Data:
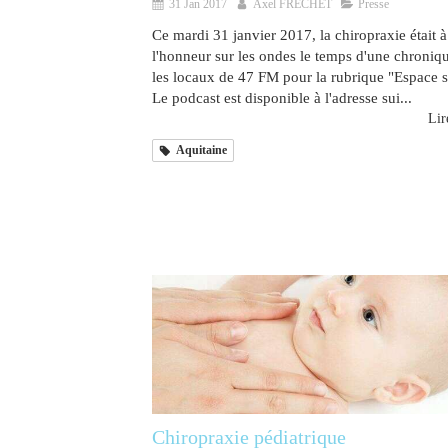
31 Jan 2017
Axel FRECHET
Presse
Ce mardi 31 janvier 2017, la chiropraxie était à
l'honneur sur les ondes le temps d'une chroniq
les locaux de 47 FM pour la rubrique "Espace s
Le podcast est disponible à l'adresse sui...
Lire
Aquitaine
Chiropraxie pédiatrique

About this task:
The reply should repeat the data in full, exactly as given, and contain no pictures.

Answer space:
31 Jan 2017
Axel FRECHET
Presse
Ce mardi 31 janvier 2017, la chiropraxie était à
l'honneur sur les ondes le temps d'une chroniq
les locaux de 47 FM pour la rubrique "Espace s
Le podcast est disponible à l'adresse sui...
Lire
Aquitaine
Chiropraxie pédiatrique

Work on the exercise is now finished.